Baresark said:
hentropy said:
SnakeoilSage said:
I really don't get the whole "dad's always right" angle. He's former-CIA and he's a concerned father. Of course he's going to have reservations about his daughter going anywhere without an escort. The fact that he's proven right is just grounds for making the movie in the first place.
That last sentence doesn't really make sense. Yeah, a paranoid "I toldya so" macho father-knows-best fantasy is the basis of making the movie, and that's a bad thing. As someone else mentioned above me, rich white tourists are pretty much the people human traffickers avoid like the plague, because CNN goes DEFCON-1 whenever a pretty white American sniffles overseas. It's not a movie about the realistic danger of human trafficking, it's a transparent power fantasy for men who go apeshit whenever their daughters so much touch a boy without an interview.

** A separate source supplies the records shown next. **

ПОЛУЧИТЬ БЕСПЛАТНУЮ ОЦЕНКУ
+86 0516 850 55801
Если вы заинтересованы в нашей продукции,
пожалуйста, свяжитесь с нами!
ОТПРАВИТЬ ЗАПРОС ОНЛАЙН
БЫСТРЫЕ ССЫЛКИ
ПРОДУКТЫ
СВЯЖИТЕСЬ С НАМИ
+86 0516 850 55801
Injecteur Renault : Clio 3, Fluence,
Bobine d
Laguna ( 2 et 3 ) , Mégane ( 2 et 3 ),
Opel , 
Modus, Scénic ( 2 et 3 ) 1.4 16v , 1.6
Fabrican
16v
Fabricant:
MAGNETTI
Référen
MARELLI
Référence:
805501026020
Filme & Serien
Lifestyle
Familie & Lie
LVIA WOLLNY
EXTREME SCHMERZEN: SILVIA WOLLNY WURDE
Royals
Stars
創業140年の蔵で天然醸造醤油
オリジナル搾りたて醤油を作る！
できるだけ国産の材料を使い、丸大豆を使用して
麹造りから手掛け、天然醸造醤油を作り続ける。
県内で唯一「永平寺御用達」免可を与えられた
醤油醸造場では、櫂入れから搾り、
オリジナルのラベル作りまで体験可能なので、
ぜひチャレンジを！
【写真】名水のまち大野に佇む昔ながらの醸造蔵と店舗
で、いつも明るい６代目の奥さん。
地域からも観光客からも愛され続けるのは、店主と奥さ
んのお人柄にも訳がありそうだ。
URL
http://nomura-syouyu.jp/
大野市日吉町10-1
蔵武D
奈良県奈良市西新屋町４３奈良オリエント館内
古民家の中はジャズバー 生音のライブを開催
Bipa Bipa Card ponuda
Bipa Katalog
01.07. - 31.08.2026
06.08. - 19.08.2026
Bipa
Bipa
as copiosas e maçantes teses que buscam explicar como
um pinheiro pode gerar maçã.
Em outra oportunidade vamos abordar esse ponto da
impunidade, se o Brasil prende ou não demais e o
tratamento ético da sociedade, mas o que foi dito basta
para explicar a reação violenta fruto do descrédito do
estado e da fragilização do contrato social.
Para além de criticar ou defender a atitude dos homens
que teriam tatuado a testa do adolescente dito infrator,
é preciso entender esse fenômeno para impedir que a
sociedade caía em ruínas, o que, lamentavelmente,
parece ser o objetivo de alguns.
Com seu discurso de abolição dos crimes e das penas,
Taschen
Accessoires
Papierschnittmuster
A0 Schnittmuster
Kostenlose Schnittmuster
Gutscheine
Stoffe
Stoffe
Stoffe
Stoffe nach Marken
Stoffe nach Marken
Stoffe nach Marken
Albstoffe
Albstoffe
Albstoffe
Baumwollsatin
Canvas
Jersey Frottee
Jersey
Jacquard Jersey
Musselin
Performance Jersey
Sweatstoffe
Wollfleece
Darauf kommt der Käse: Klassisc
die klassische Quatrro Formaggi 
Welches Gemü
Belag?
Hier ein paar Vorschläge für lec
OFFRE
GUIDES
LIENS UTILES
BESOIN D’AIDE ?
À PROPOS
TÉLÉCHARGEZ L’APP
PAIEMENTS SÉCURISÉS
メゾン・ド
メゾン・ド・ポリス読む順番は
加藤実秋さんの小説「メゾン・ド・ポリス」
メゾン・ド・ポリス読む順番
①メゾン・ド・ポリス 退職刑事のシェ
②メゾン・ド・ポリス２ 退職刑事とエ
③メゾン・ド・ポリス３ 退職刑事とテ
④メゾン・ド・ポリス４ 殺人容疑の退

The funny thing is Bob basically said that was fine, as most of the movie is just action, and it still holds up on those points and can be fun to watch.
I find your comment off base. Human Trafficking is not color blind. It's not typically blind to money, but the idea is that they no one can really do anything about an American girl in a foreign country disappearing. They are tied to that countries police force, or maybe Interpol gets involved, which doesn't mean much. If this movie took place in America, you may have a point, but you are living in some kind of fantasy to think that "white women" are spared conditions represented in this movie. It may happen less to "white people", but it does happen. Roughly 25% of all the human trafficking in America, for instance, is on white people. Mostly children, and mostly women. No one can argue that race is not tied into it historically, it definitely is, but it's misleading to pretend it's not a problem that can affect you regardless of race.
There have been quite a few high-profile cases of women going overseas, going missing, and it becoming 24-hour news for quite some time. It's extremely rare for tourists of any color to be abducted at all. The plain fact is that police departments in every first world country have a hard time combating human trafficking BECAUSE the people being trafficked are poor, vulnerable, and many times born into the life or went into it at an early age. France is not some dystopian hellhole where tourists disappear and the police throw up their hands and barely investigate the issue. However, when someone is trafficked into France without anyone knowing, sold or transferred or made to work some place underground, it is much more difficult for authorities to combat.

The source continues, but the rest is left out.